Go through the entries one line at a time, and gather every line that has the word "push".
*** Dataset content Section Begins ***
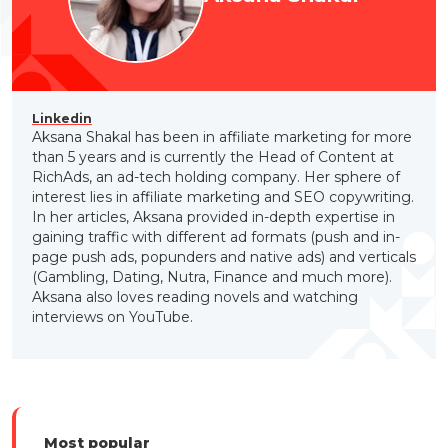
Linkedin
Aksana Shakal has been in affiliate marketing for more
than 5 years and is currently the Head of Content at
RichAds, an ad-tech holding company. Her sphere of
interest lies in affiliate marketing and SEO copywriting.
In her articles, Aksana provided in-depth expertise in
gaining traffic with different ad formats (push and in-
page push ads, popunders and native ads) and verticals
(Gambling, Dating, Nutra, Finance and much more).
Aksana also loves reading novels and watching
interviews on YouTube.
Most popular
*** Dataset content Section Ends ***
*** Dataset content Section Begins ***
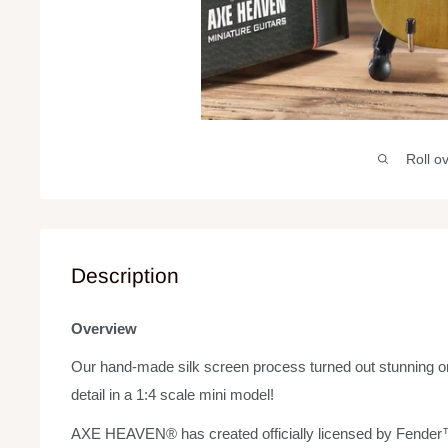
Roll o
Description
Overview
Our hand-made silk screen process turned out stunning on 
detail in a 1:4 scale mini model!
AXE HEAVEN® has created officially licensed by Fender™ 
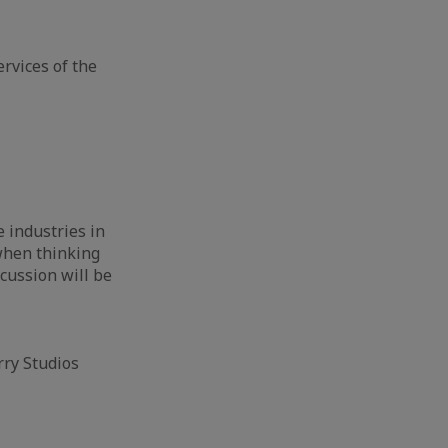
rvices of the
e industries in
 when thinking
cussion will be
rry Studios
*** Dataset content Section Ends ***
*** Dataset content Section Begins ***
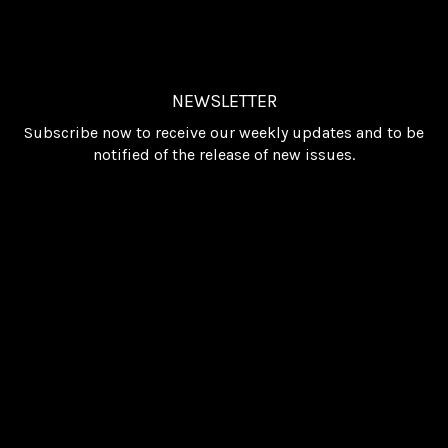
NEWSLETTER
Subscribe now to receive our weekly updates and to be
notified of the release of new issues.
*** Dataset content Section Ends ***
▸ Task answer
gaining traffic with different ad formats (push and in-
page push ads, popunders and native ads) and verticals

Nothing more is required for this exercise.